Now, research conducted at the Weizmann Institute of Science in Rehovot has revealed how, in diabetics, high levels of blood sugar disrupt the function of key cell subsets in the lungs that regulate the immune response. It also identifies a potential strategy for reversing this susceptibility and saving lives.
It has just been published in the prestigious journal Nature under the title “Lung dendritic-cell metabolism underlies susceptibility to viral infection in diabetes.” The study was led by Drs. Samuel Nobs, Aleksandra Kolodziejczyk, and Suhaib Abdeen are in Prof. Eran Elinav’s team in his systems immunology department lab.
Conducting the research
The team subjected multiple mouse models of type-1 and type-2 diabetes to a variety of viral lung infections. Just as in diabetics, in all the rodent models, the diabetic mice developed a severe, fatal lung infection following exposure to lung pathogens such as the flu.
The immune reaction, which in nondiabetics eliminates the infection and drives tissue healing, was severely impaired in the diabetic mice, leading to uncontrolled infection, lung damage, and eventual death.
To decode the basis of this elevated risk, the team performed an evaluation of gene expression on the level of individual cells in more than 150,000 single lung cells of infected diabetic and nondiabetic mice.
The researchers also conducted extensive experiments involving immune and metabolic mechanisms and an in-depth assessment of immune cell gene expression in infected diabetic mice.
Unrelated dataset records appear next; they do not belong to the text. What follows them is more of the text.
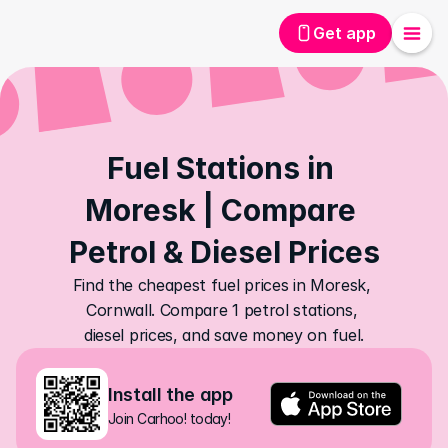
Get app
Fuel Stations in 
Moresk | Compare 
Petrol & Diesel Prices
Find the cheapest fuel prices in Moresk, 
Cornwall. Compare 1 petrol stations, 
diesel prices, and save money on fuel.
Install the app
Join Carhoo! today!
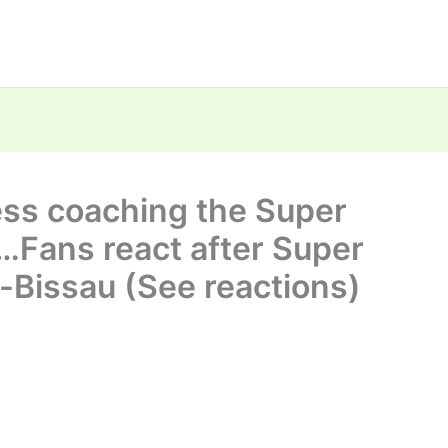
ess coaching the Super
 …Fans react after Super
a-Bissau (See reactions)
In the diabetic mice, they identified dysfunction in certain lung dendritic cells, the immune cells that orchestrate a targeted immune response against pathogenic infection.
“High blood-sugar levels severely disrupt certain subsets of dendritic cells in the lung, preventing these gatekeepers from sending the molecular messages that activate the critically important immune response,” said postdoctoral fellow Nobs, the study’s first author. “As a result, the infection rages on, uncontrolled.”
Importantly, the scientists discovered how high sugar levels in diabetic mice disrupt the normal function of lung dendritic cells during infection. Altered sugar metabolism in these cells led to the accumulation of metabolic byproducts that markedly disrupted the normal regulation of gene expression, leading to abnormal immune-protein production.
“This could explain why the functioning of these cells is disturbed in diabetes and why the immune system is unable to generate an effective anti-infection defense,” added Kolodziejczyk, a postdoctoral fellow who co-led the study.
The scientists next wanted to find ways to prevent the harmful effects of high sugar levels in lung dendritic cells to lower the infection risk in diabetic animals.
They found that tight control of blood sugar levels by insulin supplementation prompted the dendritic cells to regain their capacity to generate a protective immune response that could prevent the cascade of events leading to a severe, life-threatening viral lung infection.